Give the number of lines below that hold the string "Pointer", and nothing more.

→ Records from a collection
>>
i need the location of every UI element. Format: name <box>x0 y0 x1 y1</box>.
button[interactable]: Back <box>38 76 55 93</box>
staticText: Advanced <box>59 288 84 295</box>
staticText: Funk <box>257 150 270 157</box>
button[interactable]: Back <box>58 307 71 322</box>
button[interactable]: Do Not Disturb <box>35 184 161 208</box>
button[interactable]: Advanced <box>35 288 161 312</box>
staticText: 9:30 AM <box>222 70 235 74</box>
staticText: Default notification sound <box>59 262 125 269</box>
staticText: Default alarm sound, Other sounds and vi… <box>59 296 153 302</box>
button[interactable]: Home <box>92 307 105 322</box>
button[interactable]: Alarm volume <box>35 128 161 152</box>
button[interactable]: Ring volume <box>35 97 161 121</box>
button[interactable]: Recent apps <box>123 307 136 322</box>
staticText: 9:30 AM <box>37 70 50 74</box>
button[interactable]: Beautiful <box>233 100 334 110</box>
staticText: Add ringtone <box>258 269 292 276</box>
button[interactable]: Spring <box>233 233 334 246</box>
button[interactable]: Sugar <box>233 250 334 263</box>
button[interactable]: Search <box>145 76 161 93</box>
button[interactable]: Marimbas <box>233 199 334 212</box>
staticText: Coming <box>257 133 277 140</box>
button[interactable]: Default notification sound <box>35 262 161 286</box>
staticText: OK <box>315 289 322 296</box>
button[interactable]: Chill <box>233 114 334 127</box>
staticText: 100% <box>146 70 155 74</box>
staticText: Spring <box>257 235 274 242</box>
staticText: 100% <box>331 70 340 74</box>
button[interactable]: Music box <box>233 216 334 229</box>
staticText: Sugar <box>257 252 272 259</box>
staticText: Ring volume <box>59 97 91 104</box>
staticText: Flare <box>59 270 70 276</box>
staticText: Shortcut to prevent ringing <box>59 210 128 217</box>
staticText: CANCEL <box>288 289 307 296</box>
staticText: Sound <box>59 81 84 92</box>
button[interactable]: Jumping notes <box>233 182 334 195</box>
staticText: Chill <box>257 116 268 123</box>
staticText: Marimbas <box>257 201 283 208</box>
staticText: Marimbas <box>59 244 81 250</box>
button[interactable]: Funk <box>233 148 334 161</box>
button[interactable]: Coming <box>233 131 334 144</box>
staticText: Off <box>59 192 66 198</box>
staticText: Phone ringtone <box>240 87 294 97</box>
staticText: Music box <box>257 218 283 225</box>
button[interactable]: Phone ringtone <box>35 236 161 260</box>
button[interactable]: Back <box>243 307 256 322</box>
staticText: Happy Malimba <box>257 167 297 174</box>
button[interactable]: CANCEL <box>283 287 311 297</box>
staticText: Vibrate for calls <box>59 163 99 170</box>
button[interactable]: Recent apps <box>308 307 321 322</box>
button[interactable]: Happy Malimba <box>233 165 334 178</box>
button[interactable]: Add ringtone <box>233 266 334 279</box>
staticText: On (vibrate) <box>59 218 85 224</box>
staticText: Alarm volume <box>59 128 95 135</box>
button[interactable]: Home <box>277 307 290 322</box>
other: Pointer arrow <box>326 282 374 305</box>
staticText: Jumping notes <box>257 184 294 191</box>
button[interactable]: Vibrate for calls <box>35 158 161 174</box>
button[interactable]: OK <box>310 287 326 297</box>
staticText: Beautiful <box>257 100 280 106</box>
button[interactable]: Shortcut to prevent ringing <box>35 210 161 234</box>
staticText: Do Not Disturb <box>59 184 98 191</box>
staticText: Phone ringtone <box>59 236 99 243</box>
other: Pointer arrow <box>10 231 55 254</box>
<<
→ Output
2